Weg isser! Teil 3: Die Zeitlüge
■ Aus dem Tagebuch eines neuerdings autolosen Menschen
Fast einen Monat jetzt ohne eigenes Auto. Eines ist mir genommen: diese nervige Entscheidungsfindung Bahn oder doch die Blechkiste. Bei jeder Fernreise galt es abzuwägen: Bequemlichkeit (IC?, Bummelzug?, Umsteigefrequenz?), Fahrplanwidrigkeiten, unklare Anschlüsse vor Ort gegenüber Autostreß, Stauwahrscheinlichkeit (spätnachmittags durchs Ruhrgebiet – Wahnsinn!), Parkplatzsuche. Ist das Auto nicht doch schneller und hat alle Vorteile, wenn man Sachen transportieren muß?
Was habe ich mir manchmal vorher einen Kopf gemacht, Fahrpläne gewälzt und Zeit verplempert. Und dann doch falsch entschieden: Entweder war Stau, oder ich verpaßte irgendeinen Anschlußzug. Immer hatte ich das Gefühl, falsch entschieden zu haben. Jetzt also die Bahn und öffentlicher Nahverkehr. Und damit ist mir etwas Neues gegeben: Allerlei Kümmernisse mit der Bahn treten in mein Leben.
Besonders die Ost-West- Verbindungen sind bisweilen die Hölle.
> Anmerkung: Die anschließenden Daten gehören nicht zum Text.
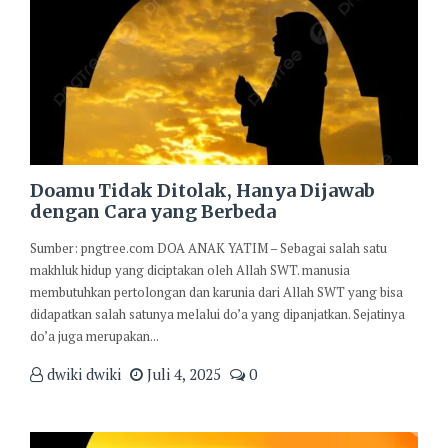
Doamu Tidak Ditolak, Hanya Dijawab
dengan Cara yang Berbeda
Sumber: pngtree.com DOA ANAK YATIM – Sebagai salah satu
makhluk hidup yang diciptakan oleh Allah SWT. manusia
membutuhkan pertolongan dan karunia dari Allah SWT yang bisa
didapatkan salah satunya melalui do’a yang dipanjatkan. Sejatinya
do’a juga merupakan...
dwiki dwiki
Juli 4, 2025
0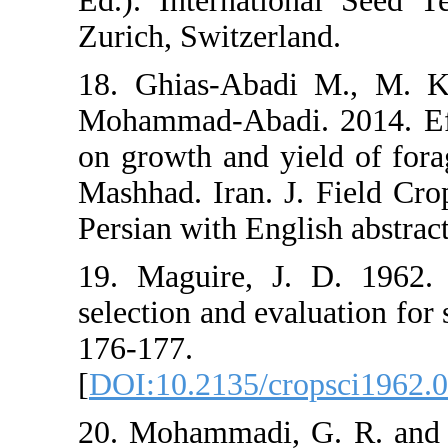
Ed.). Intern
Zurich, Switz
18. Ghias-A
Mohammad-Aba
on growth an
Mashhad. Iran
Persian with E
19. Maguire
selection and 
176-177.
[
DOI:10.213
20. Mohammad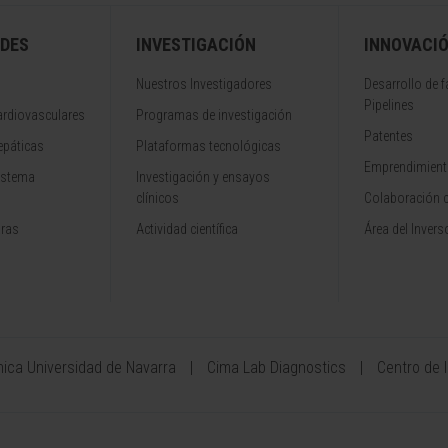
DES
INVESTIGACIÓN
INNOVACI
Nuestros Investigadores
Desarrollo de 
Pipelines
rdiovasculares
Programas de investigación
Patentes
epáticas
Plataformas tecnológicas
Emprendimiento
istema
Investigación y ensayos
clínicos
Colaboración 
aras
Actividad científica
Área del Invers
ínica Universidad de Navarra
Cima Lab Diagnostics
Centro de 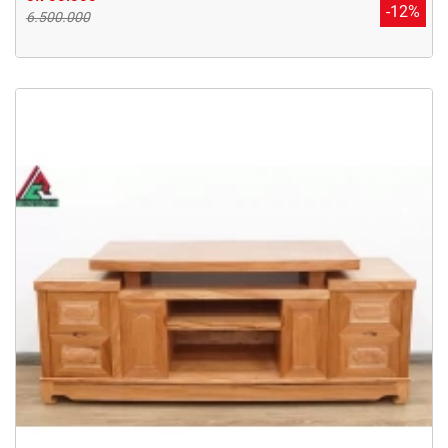
-12%
6.500.000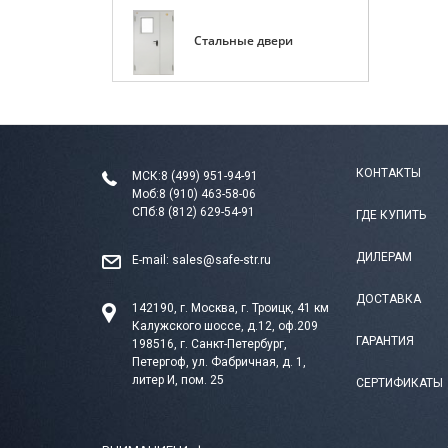
Стальные двери
КОНТАКТЫ
МСК:
8 (499) 951-94-91
Моб:
8 (910) 463-58-06
СПб:
8 (812) 629-54-91
ГДЕ КУПИТЬ
ДИЛЕРАМ
E-mail:
sales@safe-str.ru
ДОСТАВКА
142190, г. Москва, г. Троицк, 41 км
Калужского шоссе, д.12, оф.209
ГАРАНТИЯ
198516, г. Санкт-Петербург,
Петергоф, ул. Фабричная, д. 1,
литер И, пом. 25
СЕРТИФИКАТЫ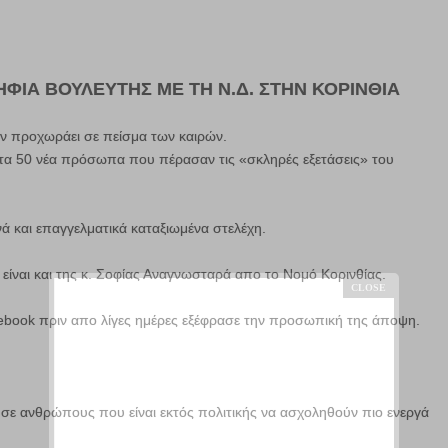
ΦΙΑ ΒΟΥΛΕΥΤΗΣ ΜΕ ΤΗ Ν.Δ. ΣΤΗΝ ΚΟΡΙΝΘΙΑ
ν προχωράει σε πείσμα των καιρών.
α 50 νέα πρόσωπα που πέρασαν τις «σκληρές εξετάσεις» του
 και επαγγελματικά καταξιωμένα στελέχη.
ίναι και της κ. Σοφίας Αναγνωσταρά απο το Νομό Κορινθίας.
ebook πριν απο λίγες ημέρες εξέφρασε την προσωπική της άποψη.
 σε ανθρώπους που είναι εκτός πολιτικής να ασχοληθούν πιο ενεργά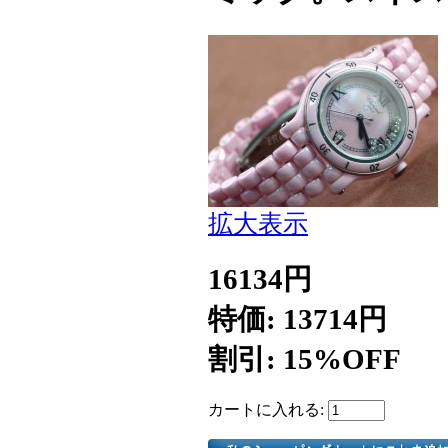
拡大表示
16134円
特価: 13714円
割引: 15%OFF
カートに入れる: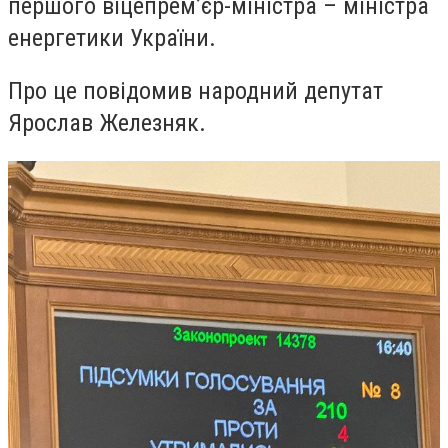
першого віцепрем’єр-міністра – міністра
енергетики України.
Про це повідомив народний депутат
Ярослав Железняк.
Neulich die Marterstrecke Köln–Gießen: „Das Unternehmen Zukunft“ präsentierte sich als holpernder „Eil“zug mit ekligen, roten Uraltplastikbänken und brauchte fast drei Stunden für 170 Kilometer. Furchtbar!
Aber ich konnte den Müßiggang des Reisens entdecken: Kontaktsuche oder Ruhe. Quatschen und flirten oder lesen, sitzen und sinnen. Das hat schon was, nur muß man es erst lernen.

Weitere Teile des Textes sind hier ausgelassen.